Multitasking with Native Command Queuing

INTELLIGENTLY REORDERING I/O REQUESTS in order to minimize the performance impact of a hard drive’s mechanical latency—otherwise known as command queuing—is unquestionably the right thing to do. However, though command queuing has long proven to be a valuable asset to SCSI drives faced with multi-user and enterprise-class workloads, the performance benefits of Native Command Queuing (NCQ) in desktop Serial ATA drives have been harder to illustrate. Unfortunately, most commonly used hard drive benchmarks don’t play to NCQ’s strengths, and those that do involve server-style workloads that are hardly indicative of desktop environments.

In order to test Native Command Queuing’s performance potential on the desktop, something completely different is needed—and we have just the thing. Join me as we explore a new collection of hard drive tests that showcase why NCQ really does matter on the desktop.

Command queuing in brief
Hard drives use a mechanical drive head to write and read data to and from a spinning platter. Often, though, the drive head sits idle waiting for the platter to rotate to the correct position for a pending read or write operation. This idle delay is referred to as the drive’s rotational latency, and the lower the better. Drive makers have long sought to reduce rotational latencies by spinning platters faster, and they’ve managed to hit dizzying 15,000-RPM spindle speeds with the latest high-end SCSI drives. Unfortunately, spinning a drive at 15,000 or even 10,000 RPM isn’t as easy as giving it more gas.
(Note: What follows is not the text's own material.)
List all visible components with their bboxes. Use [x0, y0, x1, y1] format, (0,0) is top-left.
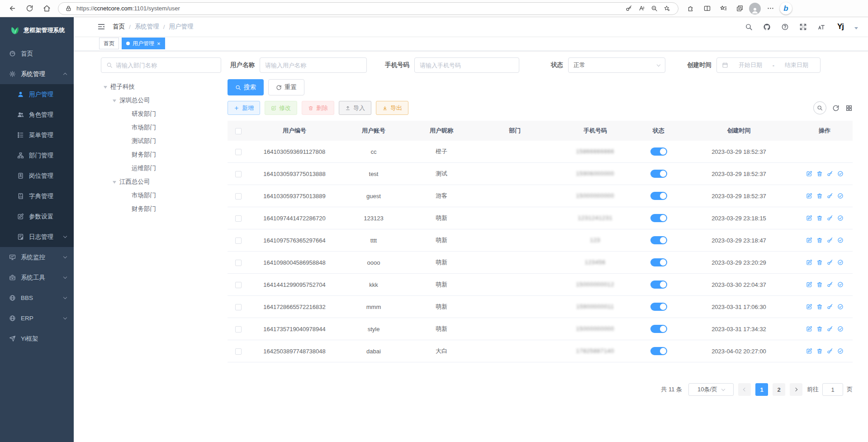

It’s not cheap, either, which is why relatively low-cost desktop drives are stuck at 7,200 RPM.

While faster spindle speeds are a brute-force approach to reducing rotational latency, Native Command Queuing is a more cerebral and ultimately less expensive alternative. Instead of blindly executing IO requests on a first-come, first-serve basis, NCQ allows a hard drive to intelligently reorder multiple requests based on their proximity to the drive head’s position. Here’s an example of how it works:


Source: NVIDIA

Without command queuing, the drive must complete two rotations to execute requests one through four in the order that they are received. However, with a little intelligent reordering, an NCQ-equipped drive can fulfill all four requests in only a single rotation. Fewer rotations translate to milliseconds saved—a virtual eternity within a modern PC. Because of the nature of data organization on a hard disk, which often involves close proximity for pockets of related data (in a single file or group of files, for instance), command queuing can potentially pay big dividends, especially when multiple tasks are operating simultaneously on separate data sets.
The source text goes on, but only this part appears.